_Instructions to follow_. This exercise calls for the records to be returned exactly, with images removed.

BEGIN Data for analysis

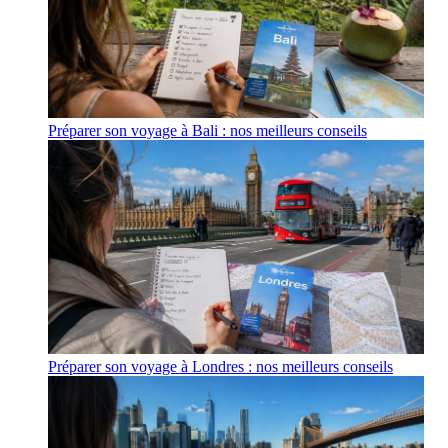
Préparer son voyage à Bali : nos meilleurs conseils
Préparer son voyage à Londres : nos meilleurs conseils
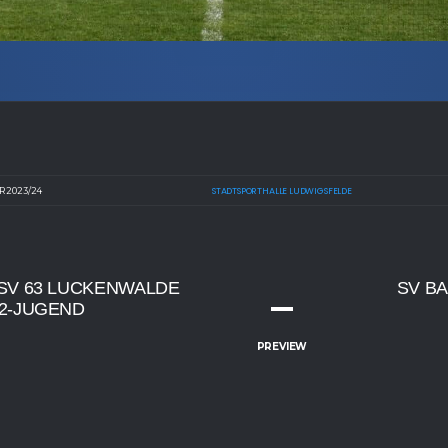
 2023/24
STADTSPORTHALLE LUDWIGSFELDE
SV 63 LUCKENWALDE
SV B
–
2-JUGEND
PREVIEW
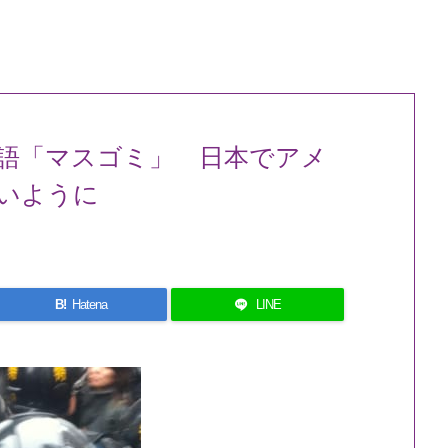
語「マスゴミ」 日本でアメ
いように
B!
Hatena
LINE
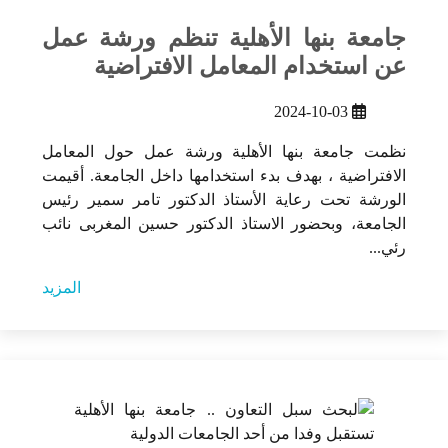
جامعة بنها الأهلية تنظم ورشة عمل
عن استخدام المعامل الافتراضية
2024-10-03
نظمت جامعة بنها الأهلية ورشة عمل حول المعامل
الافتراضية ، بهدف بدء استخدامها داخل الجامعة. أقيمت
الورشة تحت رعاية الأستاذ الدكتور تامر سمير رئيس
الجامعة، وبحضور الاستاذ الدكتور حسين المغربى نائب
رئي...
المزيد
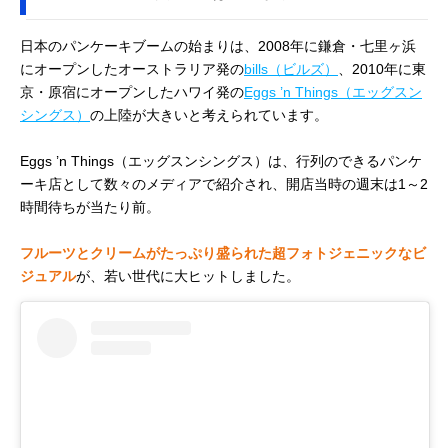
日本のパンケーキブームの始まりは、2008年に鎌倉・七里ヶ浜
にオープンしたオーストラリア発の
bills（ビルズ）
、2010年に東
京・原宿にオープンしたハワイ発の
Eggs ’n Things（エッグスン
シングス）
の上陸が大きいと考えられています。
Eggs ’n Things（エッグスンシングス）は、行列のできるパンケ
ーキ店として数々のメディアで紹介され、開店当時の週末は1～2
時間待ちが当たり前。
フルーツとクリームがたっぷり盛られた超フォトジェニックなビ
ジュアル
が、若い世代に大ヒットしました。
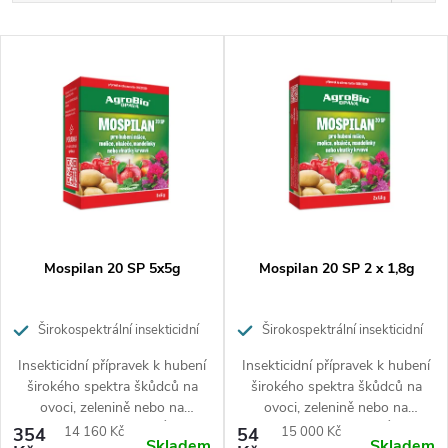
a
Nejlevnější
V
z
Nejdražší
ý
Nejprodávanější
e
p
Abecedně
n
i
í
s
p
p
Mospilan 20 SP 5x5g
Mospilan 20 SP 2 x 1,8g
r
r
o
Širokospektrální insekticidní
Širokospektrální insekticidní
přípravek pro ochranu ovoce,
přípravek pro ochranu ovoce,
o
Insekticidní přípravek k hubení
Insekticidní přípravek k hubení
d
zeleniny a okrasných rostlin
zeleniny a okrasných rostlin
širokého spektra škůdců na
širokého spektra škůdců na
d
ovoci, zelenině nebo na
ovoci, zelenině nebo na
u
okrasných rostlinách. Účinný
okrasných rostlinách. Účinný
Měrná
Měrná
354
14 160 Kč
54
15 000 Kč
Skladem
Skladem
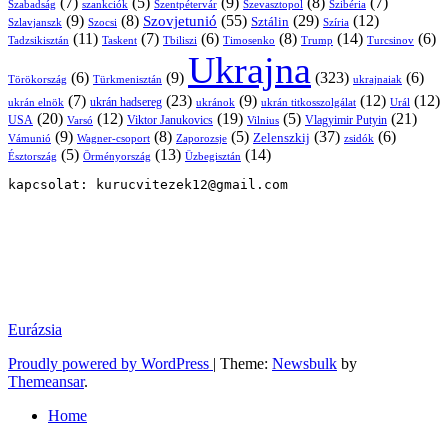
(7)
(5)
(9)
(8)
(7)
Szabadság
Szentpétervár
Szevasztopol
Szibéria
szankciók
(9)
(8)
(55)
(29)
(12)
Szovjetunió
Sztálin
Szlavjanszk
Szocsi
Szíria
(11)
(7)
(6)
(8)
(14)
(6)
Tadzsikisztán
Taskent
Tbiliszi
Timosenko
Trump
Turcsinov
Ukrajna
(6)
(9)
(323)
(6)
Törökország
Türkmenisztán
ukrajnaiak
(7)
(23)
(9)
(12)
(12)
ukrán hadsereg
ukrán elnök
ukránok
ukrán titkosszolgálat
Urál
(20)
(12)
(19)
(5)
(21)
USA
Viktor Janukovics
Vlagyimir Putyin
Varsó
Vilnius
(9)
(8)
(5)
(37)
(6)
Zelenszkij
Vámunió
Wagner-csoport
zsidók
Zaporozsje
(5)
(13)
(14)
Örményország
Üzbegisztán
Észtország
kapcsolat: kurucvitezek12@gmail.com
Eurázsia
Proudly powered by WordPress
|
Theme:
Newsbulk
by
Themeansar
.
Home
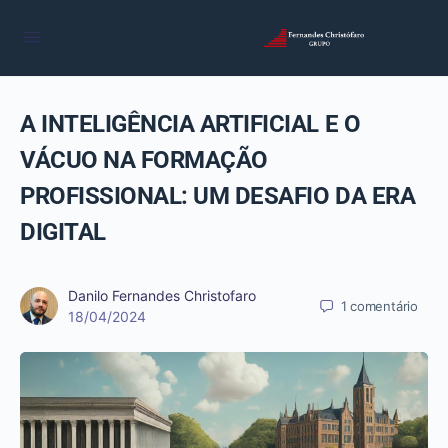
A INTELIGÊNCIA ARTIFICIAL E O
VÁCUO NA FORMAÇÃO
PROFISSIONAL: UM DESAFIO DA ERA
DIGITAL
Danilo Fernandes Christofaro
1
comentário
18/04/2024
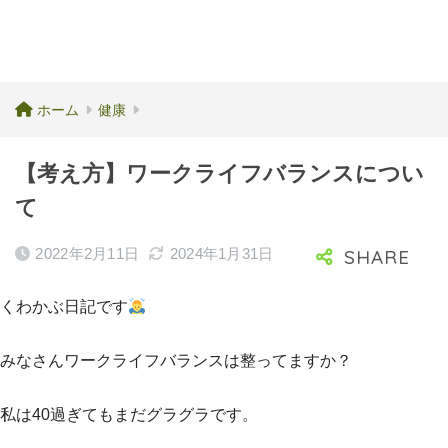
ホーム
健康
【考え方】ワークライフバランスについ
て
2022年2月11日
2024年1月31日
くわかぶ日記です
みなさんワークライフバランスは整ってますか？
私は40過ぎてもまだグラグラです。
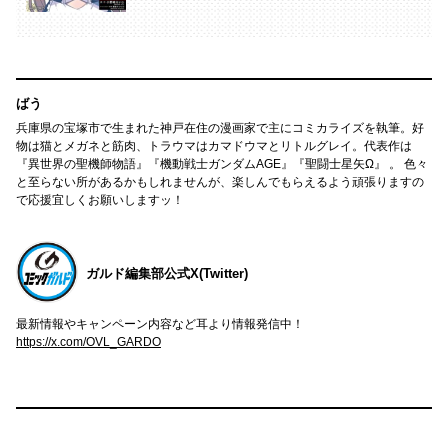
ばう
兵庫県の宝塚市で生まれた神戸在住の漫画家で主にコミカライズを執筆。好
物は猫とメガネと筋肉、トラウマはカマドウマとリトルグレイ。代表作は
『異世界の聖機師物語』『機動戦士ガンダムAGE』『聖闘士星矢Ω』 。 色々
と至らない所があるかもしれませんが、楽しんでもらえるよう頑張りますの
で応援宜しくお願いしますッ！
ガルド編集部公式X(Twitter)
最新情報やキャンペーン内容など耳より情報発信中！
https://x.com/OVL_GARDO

END Data for analysis

_Response_.
Préparer son voyage à Bali : nos meilleurs conseils
Préparer son voyage à Londres : nos meilleurs conseils
 2023/24
STADTSPORTHALLE LUDWIGSFELDE
SV 63 LUCKENWALDE
SV B
–
2-JUGEND
PREVIEW
語「マスゴミ」 日本でアメ
いように
B!
Hatena
LINE
جامعة بنها الأهلية تنظم ورشة عمل
عن استخدام المعامل الافتراضية
2024-10-03
نظمت جامعة بنها الأهلية ورشة عمل حول المعامل
الافتراضية ، بهدف بدء استخدامها داخل الجامعة. أقيمت
الورشة تحت رعاية الأستاذ الدكتور تامر سمير رئيس
الجامعة، وبحضور الاستاذ الدكتور حسين المغربى نائب
رئي...
المزيد
日本のパンケーキブームの始まりは、2008年に鎌倉・七里ヶ浜
にオープンしたオーストラリア発の
bills（ビルズ）
、2010年に東
京・原宿にオープンしたハワイ発の
Eggs ’n Things（エッグスン
シングス）
の上陸が大きいと考えられています。
Eggs ’n Things（エッグスンシングス）は、行列のできるパンケ
ーキ店として数々のメディアで紹介され、開店当時の週末は1～2
時間待ちが当たり前。
フルーツとクリームがたっぷり盛られた超フォトジェニックなビ
ジュアル
が、若い世代に大ヒットしました。
a
Nejlevnější
V
z
Nejdražší
ý
Nejprodávanější
e
p
Abecedně
n
i
í
s
p
p
Mospilan 20 SP 5x5g
Mospilan 20 SP 2 x 1,8g
r
r
o
Širokospektrální insekticidní
Širokospektrální insekticidní
přípravek pro ochranu ovoce,
přípravek pro ochranu ovoce,
o
Insekticidní přípravek k hubení
Insekticidní přípravek k hubení
d
zeleniny a okrasných rostlin
zeleniny a okrasných rostlin
širokého spektra škůdců na
širokého spektra škůdců na
d
ovoci, zelenině nebo na
ovoci, zelenině nebo na
u
okrasných rostlinách. Účinný
okrasných rostlinách. Účinný
Měrná
Měrná
354
14 160 Kč
54
15 000 Kč
Skladem
Skladem
(7)
(5)
(9)
(8)
(7)
Szabadság
Szentpétervár
Szevasztopol
Szibéria
szankciók
(9)
(8)
(55)
(29)
(12)
Szovjetunió
Sztálin
Szlavjanszk
Szocsi
Szíria
(11)
(7)
(6)
(8)
(14)
(6)
Tadzsikisztán
Taskent
Tbiliszi
Timosenko
Trump
Turcsinov
Ukrajna
(6)
(9)
(323)
(6)
Törökország
Türkmenisztán
ukrajnaiak
(7)
(23)
(9)
(12)
(12)
ukrán hadsereg
ukrán elnök
ukránok
ukrán titkosszolgálat
Urál
(20)
(12)
(19)
(5)
(21)
USA
Viktor Janukovics
Vlagyimir Putyin
Varsó
Vilnius
(9)
(8)
(5)
(37)
(6)
Zelenszkij
Vámunió
Wagner-csoport
zsidók
Zaporozsje
(5)
(13)
(14)
Örményország
Üzbegisztán
Észtország
kapcsolat: kurucvitezek12@gmail.com
Eurázsia
Proudly powered by WordPress
|
Theme:
Newsbulk
by
Themeansar
.
Home
A INTELIGÊNCIA ARTIFICIAL E O
VÁCUO NA FORMAÇÃO
PROFISSIONAL: UM DESAFIO DA ERA
DIGITAL
Danilo Fernandes Christofaro
1
comentário
18/04/2024
ホーム
健康
【考え方】ワークライフバランスについ
て
2022年2月11日
2024年1月31日
くわかぶ日記です
みなさんワークライフバランスは整ってますか？
私は40過ぎてもまだグラグラです。
ばう
兵庫県の宝塚市で生まれた神戸在住の漫画家で主にコミカライズを執筆。好
物は猫とメガネと筋肉、トラウマはカマドウマとリトルグレイ。代表作は
『異世界の聖機師物語』『機動戦士ガンダムAGE』『聖闘士星矢Ω』 。 色々
と至らない所があるかもしれませんが、楽しんでもらえるよう頑張りますの
で応援宜しくお願いしますッ！
ガルド編集部公式X(Twitter)
最新情報やキャンペーン内容など耳より情報発信中！
https://x.com/OVL_GARDO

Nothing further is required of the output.